YOUR INSTRUCTIONS: Some lines of these records may hold the word "Переводы"; state how many, using only the number.

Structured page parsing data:
---------------
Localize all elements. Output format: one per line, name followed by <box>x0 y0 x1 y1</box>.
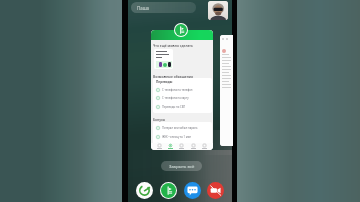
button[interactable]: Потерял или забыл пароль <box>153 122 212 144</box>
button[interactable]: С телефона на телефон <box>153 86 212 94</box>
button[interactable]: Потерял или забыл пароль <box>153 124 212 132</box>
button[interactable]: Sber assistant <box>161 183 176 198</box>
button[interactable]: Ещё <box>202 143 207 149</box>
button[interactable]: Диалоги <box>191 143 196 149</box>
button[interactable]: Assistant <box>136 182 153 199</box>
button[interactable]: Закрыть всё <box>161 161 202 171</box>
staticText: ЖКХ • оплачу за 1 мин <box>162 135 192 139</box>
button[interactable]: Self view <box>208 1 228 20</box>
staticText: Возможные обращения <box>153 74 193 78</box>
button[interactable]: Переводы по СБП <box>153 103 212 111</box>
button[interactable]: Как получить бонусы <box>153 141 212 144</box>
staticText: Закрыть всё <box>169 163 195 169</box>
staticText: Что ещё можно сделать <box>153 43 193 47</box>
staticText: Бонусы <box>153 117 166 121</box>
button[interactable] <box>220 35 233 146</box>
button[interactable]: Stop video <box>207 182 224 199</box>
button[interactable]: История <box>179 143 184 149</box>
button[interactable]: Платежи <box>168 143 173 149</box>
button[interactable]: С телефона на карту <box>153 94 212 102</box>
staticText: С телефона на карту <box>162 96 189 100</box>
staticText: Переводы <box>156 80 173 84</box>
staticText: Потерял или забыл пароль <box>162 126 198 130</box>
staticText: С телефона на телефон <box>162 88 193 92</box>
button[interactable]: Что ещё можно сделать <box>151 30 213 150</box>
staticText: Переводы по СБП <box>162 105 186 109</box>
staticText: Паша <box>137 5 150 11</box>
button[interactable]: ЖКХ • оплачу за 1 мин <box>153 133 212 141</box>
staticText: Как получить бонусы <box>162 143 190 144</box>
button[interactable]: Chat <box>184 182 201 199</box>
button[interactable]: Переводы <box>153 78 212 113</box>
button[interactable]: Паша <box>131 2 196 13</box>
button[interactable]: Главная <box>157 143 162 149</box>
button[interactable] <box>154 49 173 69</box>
---------------
WRITTEN ANSWER: 4